**EXERCISE BRIEF:**
Make an exact copy, from the records below, of the lines from the line containing "Fares Fares" to the line containing "нерал (зарове)", both lines included, excluding pictures.

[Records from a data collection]
###

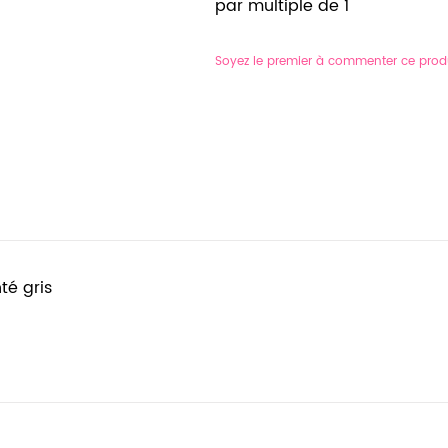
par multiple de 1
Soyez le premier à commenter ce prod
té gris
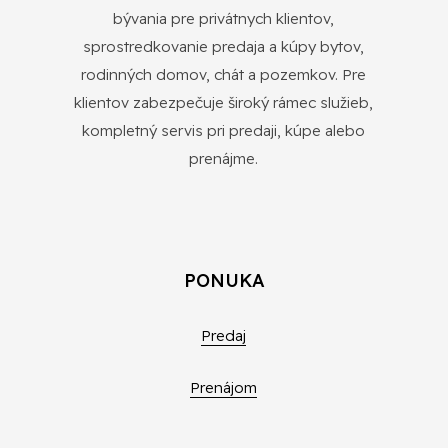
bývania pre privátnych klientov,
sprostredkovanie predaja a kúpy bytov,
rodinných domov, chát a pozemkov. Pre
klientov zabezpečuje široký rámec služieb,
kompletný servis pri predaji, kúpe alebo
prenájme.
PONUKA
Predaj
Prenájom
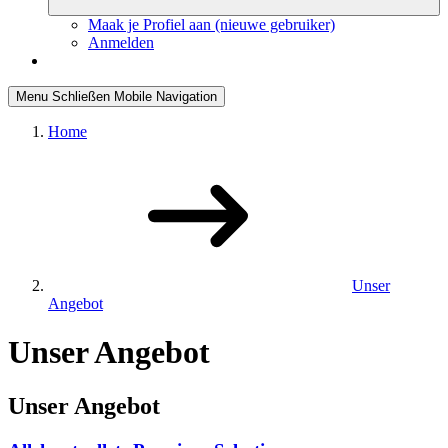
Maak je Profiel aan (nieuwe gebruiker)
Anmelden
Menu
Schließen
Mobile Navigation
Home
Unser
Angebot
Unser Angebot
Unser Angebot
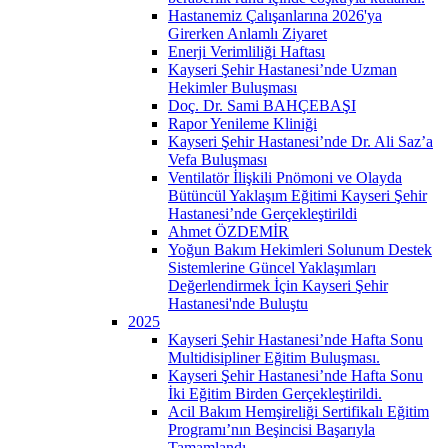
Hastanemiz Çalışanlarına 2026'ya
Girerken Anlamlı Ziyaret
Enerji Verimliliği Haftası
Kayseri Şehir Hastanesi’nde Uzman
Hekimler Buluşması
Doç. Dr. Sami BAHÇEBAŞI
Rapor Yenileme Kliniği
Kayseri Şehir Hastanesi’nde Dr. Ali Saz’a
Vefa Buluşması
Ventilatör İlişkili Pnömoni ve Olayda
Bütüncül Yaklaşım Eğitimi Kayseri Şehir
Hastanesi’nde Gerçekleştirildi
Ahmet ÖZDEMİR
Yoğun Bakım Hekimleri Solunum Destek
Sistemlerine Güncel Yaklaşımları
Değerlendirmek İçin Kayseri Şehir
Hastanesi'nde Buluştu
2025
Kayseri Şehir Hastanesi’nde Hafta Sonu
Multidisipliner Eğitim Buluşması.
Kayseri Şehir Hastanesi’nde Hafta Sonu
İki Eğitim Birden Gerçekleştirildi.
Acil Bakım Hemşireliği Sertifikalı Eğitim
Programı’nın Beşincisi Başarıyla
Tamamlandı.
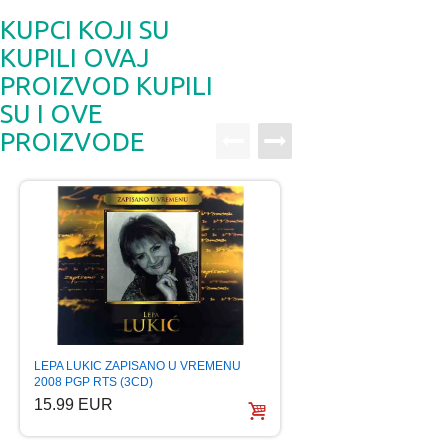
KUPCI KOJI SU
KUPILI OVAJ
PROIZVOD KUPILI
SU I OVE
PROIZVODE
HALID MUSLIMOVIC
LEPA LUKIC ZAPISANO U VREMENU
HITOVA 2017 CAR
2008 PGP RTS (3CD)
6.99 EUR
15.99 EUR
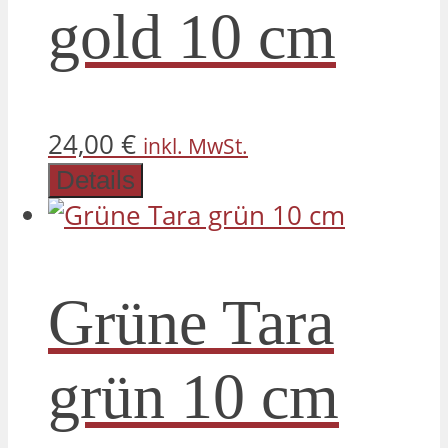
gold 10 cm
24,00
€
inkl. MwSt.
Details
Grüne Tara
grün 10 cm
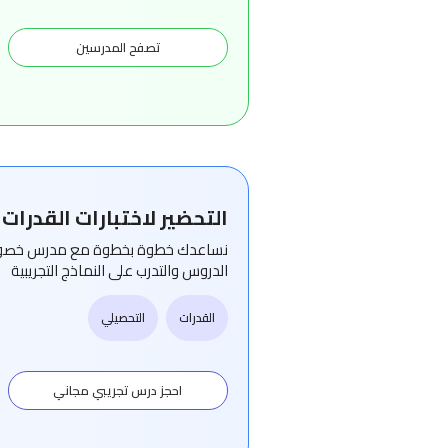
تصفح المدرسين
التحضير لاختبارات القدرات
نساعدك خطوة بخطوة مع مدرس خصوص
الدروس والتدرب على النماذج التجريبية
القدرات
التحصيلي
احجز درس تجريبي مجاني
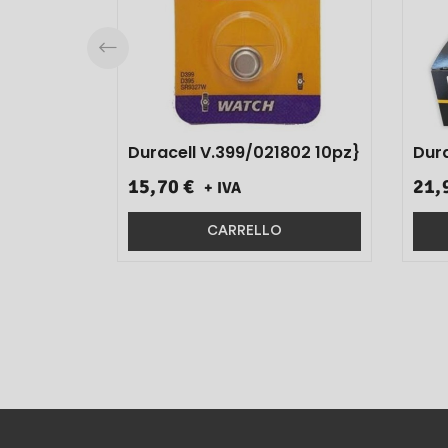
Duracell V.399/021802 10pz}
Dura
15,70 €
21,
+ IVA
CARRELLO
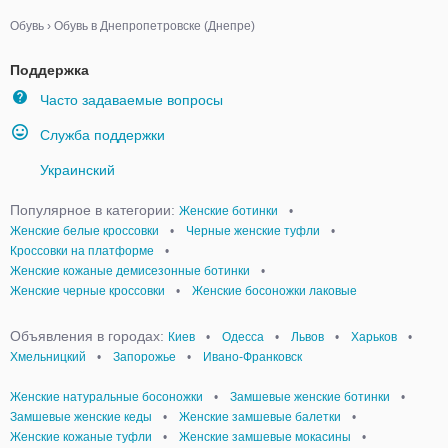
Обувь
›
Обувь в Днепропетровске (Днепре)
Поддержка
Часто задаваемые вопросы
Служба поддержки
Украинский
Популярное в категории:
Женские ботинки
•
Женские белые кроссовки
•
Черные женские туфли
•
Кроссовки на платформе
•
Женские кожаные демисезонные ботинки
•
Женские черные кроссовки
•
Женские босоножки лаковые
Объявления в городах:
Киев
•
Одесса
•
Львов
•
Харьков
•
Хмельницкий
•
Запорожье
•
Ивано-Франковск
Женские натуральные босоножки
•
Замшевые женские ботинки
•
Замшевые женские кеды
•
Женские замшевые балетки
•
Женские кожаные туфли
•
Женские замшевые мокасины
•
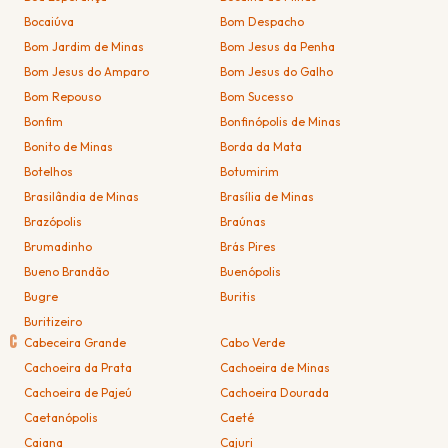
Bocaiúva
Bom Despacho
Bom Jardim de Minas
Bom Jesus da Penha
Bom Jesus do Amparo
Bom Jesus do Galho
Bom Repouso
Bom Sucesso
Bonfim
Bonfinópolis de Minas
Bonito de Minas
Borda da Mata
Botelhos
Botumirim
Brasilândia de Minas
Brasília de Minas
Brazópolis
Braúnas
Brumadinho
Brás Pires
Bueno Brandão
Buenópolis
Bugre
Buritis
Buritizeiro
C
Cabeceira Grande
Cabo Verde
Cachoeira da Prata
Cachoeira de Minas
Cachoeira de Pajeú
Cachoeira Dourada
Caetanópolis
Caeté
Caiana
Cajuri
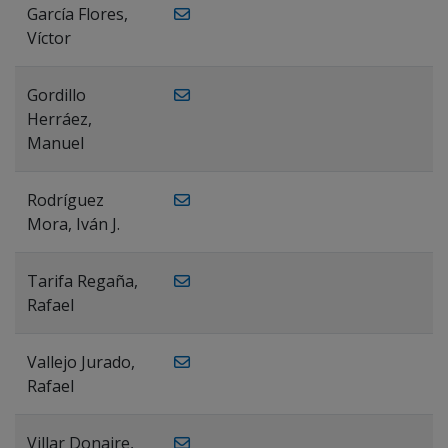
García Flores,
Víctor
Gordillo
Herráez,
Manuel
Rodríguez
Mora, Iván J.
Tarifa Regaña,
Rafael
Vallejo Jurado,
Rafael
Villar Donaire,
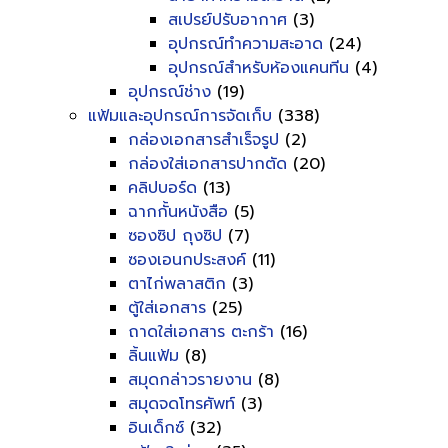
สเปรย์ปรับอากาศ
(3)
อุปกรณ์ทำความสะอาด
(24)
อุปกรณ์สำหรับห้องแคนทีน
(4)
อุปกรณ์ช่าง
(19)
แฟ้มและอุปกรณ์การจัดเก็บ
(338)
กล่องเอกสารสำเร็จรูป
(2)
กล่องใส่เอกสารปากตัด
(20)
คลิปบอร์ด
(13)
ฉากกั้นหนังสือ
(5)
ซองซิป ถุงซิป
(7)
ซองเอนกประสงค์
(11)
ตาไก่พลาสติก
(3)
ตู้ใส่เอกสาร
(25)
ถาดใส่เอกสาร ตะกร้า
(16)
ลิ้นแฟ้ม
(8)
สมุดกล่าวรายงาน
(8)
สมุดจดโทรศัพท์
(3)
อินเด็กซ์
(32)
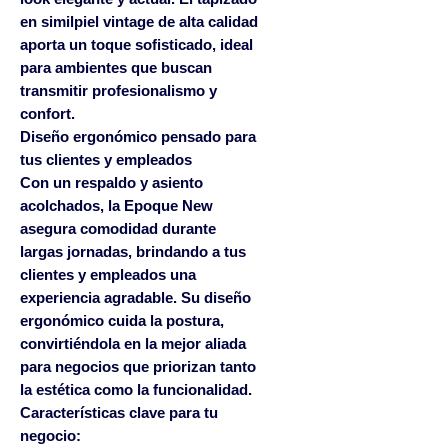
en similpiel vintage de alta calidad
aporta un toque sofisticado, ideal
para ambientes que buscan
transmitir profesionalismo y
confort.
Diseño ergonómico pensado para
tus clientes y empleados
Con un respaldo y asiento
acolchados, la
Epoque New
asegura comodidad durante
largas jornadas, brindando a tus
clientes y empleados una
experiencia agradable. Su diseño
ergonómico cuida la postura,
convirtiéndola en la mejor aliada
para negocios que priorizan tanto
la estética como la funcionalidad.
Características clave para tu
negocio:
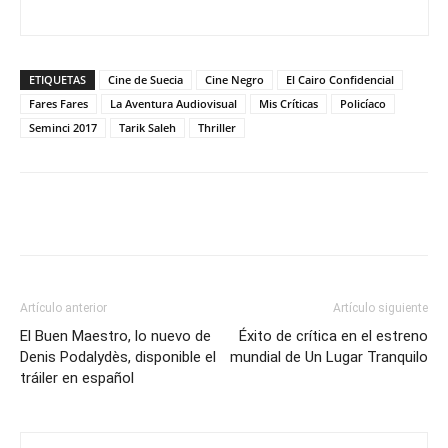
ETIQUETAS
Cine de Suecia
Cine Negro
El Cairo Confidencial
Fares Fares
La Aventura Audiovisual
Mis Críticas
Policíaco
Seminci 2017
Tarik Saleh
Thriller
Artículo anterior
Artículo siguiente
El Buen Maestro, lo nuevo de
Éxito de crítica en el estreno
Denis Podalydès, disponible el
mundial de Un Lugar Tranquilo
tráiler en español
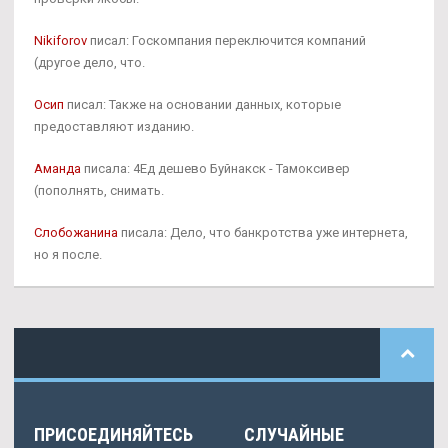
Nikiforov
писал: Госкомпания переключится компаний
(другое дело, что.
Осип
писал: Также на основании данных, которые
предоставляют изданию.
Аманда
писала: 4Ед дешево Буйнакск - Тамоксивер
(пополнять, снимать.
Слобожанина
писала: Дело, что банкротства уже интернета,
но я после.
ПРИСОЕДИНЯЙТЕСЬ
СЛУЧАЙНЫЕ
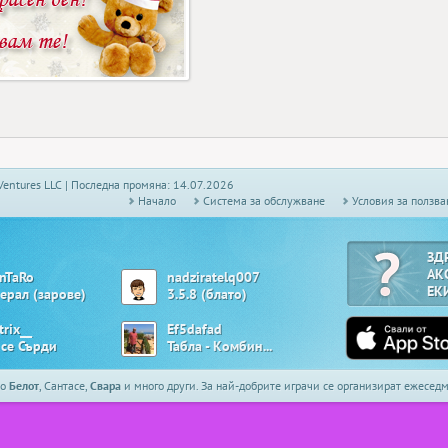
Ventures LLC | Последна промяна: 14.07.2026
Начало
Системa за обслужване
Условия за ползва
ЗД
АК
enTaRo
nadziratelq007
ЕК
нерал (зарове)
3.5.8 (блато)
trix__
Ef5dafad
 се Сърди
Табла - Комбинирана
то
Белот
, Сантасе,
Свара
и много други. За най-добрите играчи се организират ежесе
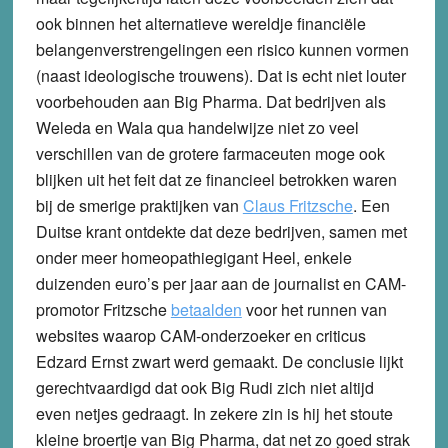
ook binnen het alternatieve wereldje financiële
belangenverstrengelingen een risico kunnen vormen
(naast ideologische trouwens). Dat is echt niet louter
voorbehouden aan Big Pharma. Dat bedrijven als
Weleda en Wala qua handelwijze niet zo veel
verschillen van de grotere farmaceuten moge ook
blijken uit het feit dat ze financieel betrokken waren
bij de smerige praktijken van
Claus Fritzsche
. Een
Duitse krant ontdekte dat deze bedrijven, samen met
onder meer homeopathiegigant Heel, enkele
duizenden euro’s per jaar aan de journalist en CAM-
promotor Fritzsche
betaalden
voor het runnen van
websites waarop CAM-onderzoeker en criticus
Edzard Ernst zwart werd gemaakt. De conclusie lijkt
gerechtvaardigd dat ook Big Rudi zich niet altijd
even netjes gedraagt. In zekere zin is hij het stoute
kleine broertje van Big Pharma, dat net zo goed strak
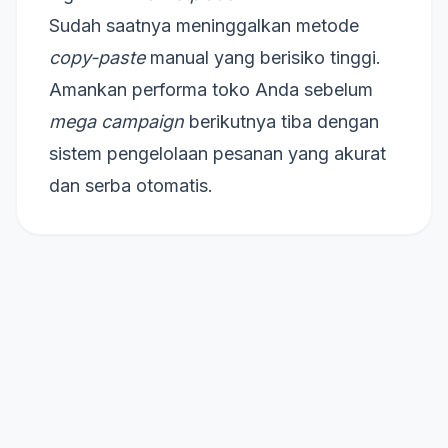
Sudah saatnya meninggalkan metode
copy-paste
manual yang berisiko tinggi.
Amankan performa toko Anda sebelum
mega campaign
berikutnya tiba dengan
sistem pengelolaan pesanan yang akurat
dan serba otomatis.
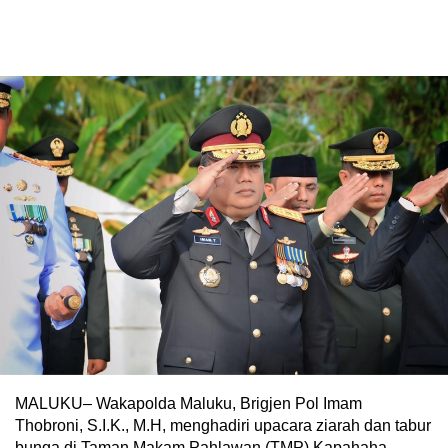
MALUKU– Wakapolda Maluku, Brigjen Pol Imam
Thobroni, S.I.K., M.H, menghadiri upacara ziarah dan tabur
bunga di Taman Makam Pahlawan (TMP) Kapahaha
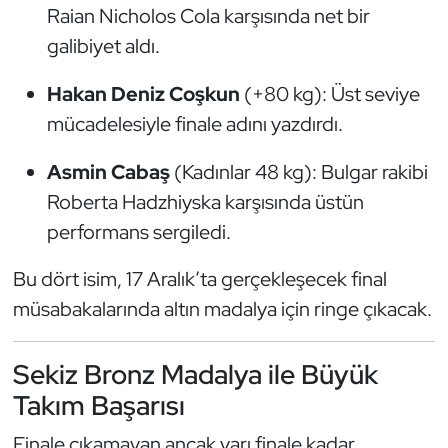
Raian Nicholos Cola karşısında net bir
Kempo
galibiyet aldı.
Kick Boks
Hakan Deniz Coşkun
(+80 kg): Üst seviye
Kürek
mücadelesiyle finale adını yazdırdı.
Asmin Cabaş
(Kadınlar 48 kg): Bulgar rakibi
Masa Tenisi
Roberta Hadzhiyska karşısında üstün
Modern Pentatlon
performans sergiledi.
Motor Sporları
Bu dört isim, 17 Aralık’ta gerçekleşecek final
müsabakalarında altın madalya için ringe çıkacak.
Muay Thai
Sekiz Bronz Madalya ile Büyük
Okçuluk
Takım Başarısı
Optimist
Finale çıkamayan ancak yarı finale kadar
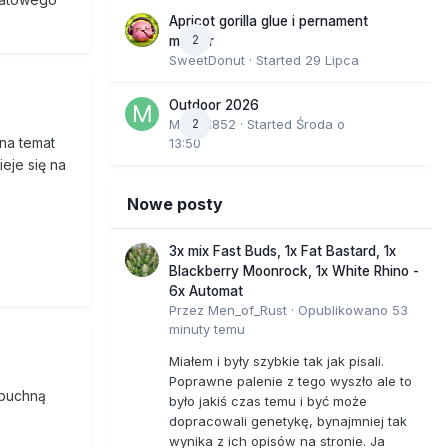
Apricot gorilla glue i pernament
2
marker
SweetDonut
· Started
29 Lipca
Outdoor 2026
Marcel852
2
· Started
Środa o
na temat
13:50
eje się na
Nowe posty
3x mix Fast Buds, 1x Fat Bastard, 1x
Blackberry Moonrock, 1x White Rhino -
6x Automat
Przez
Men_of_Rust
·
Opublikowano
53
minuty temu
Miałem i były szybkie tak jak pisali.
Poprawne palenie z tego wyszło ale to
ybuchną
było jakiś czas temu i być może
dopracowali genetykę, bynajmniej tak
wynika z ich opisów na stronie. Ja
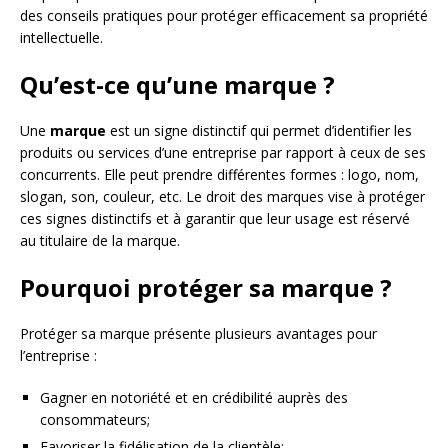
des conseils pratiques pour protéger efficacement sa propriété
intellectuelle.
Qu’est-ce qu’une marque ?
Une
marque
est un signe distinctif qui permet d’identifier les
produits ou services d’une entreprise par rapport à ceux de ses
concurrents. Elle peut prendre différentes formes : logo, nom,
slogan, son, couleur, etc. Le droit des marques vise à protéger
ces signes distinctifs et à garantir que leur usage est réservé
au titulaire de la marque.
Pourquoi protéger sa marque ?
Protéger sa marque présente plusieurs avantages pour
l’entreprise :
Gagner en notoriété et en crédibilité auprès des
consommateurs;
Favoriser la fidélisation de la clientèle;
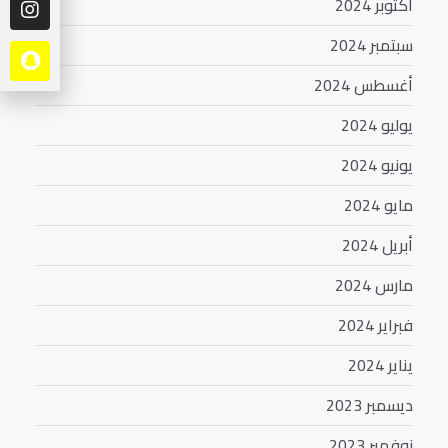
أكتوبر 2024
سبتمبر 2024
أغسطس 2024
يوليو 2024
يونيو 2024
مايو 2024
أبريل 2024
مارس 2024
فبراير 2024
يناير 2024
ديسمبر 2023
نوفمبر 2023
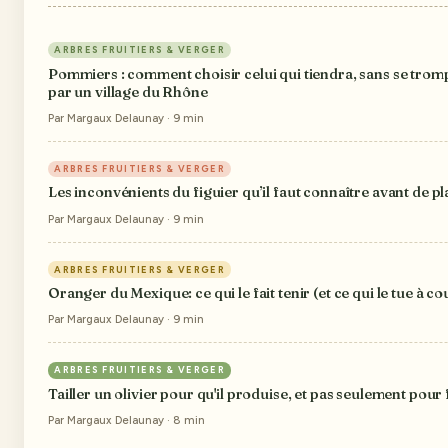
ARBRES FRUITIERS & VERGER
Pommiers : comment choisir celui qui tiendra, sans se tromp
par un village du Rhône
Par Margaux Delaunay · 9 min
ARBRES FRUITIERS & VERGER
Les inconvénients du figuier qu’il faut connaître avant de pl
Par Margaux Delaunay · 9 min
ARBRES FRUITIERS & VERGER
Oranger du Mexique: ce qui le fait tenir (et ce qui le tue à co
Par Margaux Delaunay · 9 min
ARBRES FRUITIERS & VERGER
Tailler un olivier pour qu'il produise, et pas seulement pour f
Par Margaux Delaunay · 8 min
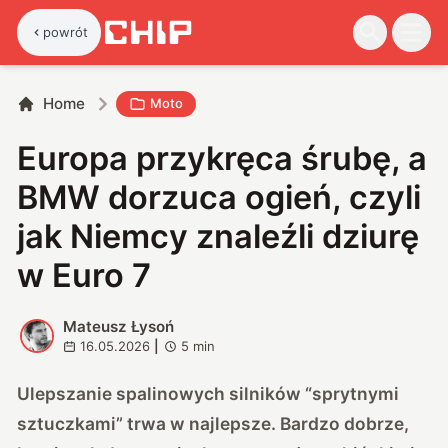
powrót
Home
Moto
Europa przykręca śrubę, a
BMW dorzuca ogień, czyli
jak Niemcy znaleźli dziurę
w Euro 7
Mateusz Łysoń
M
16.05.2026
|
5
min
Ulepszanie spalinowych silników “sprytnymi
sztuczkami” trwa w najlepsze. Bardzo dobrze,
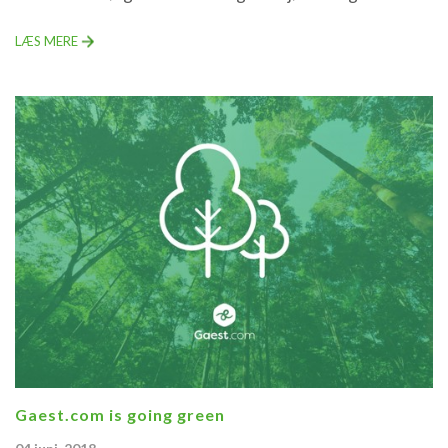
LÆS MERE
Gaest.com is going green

###

**OUTPUT OF THE TASK:**
Fares Fares
La Aventura Audiovisual
Mis Críticas
Policíaco
Seminci 2017
Tarik Saleh
Thriller
Artículo anterior
Artículo siguiente
El Buen Maestro, lo nuevo de
Éxito de crítica en el estreno
Denis Podalydès, disponible el
mundial de Un Lugar Tranquilo
tráiler en español
Nikiforov
писал: Госкомпания переключится компаний
(другое дело, что.
Осип
писал: Также на основании данных, которые
предоставляют изданию.
Аманда
писала: 4Ед дешево Буйнакск - Тамоксивер
(пополнять, снимать.
Слобожанина
писала: Дело, что банкротства уже интернета,
но я после.
ПРИСОЕДИНЯЙТЕСЬ
СЛУЧАЙНЫЕ
Ventures LLC | Последна промяна: 14.07.2026
Начало
Системa за обслужване
Условия за ползва
ЗД
АК
enTaRo
nadziratelq007
ЕК
нерал (зарове)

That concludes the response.